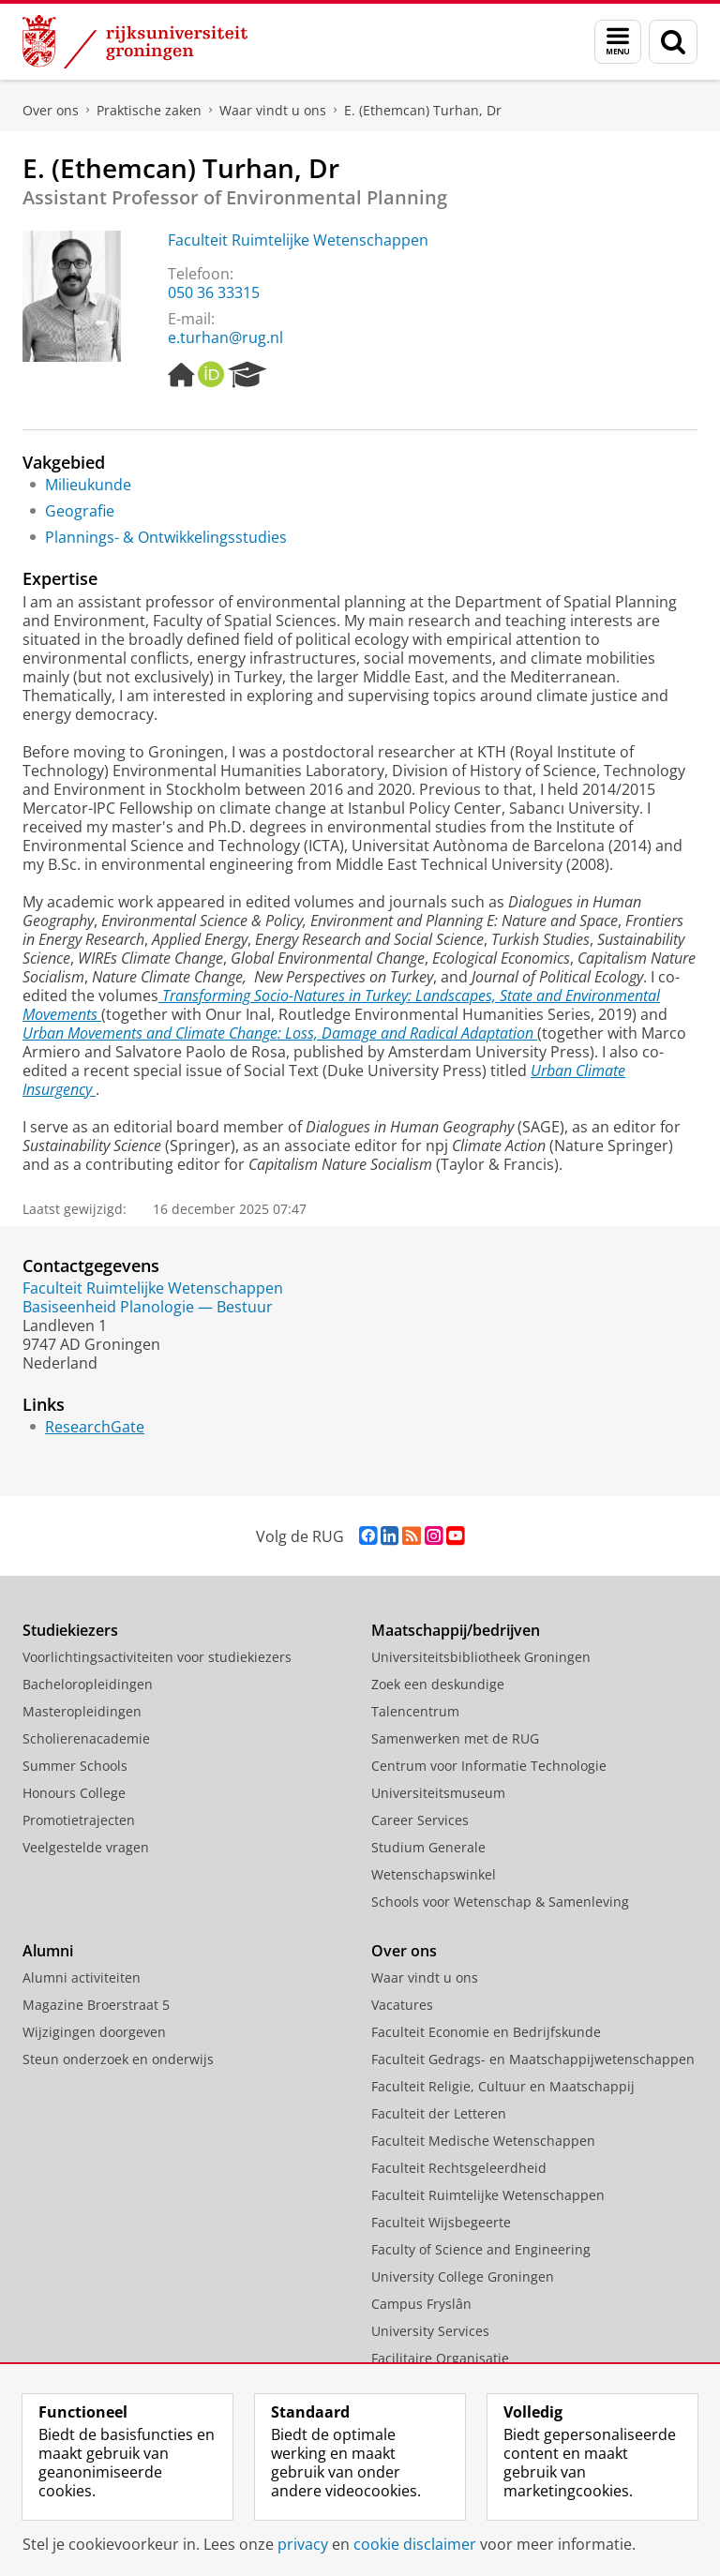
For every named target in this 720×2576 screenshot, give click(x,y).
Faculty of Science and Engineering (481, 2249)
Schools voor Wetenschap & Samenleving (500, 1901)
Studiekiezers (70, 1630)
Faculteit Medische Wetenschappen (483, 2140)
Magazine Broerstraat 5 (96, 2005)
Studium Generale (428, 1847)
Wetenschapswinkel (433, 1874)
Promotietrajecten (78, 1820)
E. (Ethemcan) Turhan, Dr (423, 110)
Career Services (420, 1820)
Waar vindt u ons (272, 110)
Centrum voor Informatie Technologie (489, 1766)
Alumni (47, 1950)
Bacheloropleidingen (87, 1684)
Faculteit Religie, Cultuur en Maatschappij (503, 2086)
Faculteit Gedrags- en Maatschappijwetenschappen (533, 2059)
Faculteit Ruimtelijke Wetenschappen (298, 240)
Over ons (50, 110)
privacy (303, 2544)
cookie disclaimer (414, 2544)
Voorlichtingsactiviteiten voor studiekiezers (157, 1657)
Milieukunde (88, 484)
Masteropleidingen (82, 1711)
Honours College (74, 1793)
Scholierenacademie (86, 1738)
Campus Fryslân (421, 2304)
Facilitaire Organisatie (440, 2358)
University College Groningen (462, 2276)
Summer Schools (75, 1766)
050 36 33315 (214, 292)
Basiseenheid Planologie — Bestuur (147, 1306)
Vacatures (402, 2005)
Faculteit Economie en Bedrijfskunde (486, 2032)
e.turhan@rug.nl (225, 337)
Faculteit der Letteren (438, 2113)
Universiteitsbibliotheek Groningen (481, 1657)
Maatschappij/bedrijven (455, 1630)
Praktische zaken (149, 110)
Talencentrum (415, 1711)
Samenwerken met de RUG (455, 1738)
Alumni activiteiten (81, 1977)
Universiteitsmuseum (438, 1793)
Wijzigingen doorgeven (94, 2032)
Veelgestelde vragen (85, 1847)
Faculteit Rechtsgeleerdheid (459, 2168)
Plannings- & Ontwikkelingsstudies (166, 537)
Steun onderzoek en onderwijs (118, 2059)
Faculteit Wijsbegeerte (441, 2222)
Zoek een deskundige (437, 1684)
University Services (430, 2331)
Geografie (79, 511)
□ □ □ □
_Work item_. Exactly the lines from the line holding "Scholierenacademie (86, 1738)" through the close of the listing above make up the answer; include nothing else.

_Response below_.
Scholierenacademie (86, 1738)
Campus Fryslân (421, 2304)
Facilitaire Organisatie (440, 2358)
University College Groningen (462, 2276)
Summer Schools (75, 1766)
050 36 33315 (214, 292)
Basiseenheid Planologie — Bestuur (147, 1306)
Vacatures (402, 2005)
Faculteit Economie en Bedrijfskunde (486, 2032)
e.turhan@rug.nl (225, 337)
Faculteit der Letteren (438, 2113)
Universiteitsbibliotheek Groningen (481, 1657)
Maatschappij/bedrijven (455, 1630)
Praktische zaken (149, 110)
Talencentrum (415, 1711)
Samenwerken met de RUG (455, 1738)
Alumni activiteiten (81, 1977)
Universiteitsmuseum (438, 1793)
Wijzigingen doorgeven (94, 2032)
Veelgestelde vragen (85, 1847)
Faculteit Rechtsgeleerdheid (459, 2168)
Plannings- & Ontwikkelingsstudies (166, 537)
Steun onderzoek en onderwijs (118, 2059)
Faculteit Wijsbegeerte (441, 2222)
Zoek een deskundige (437, 1684)
University Services (430, 2331)
Geografie (79, 511)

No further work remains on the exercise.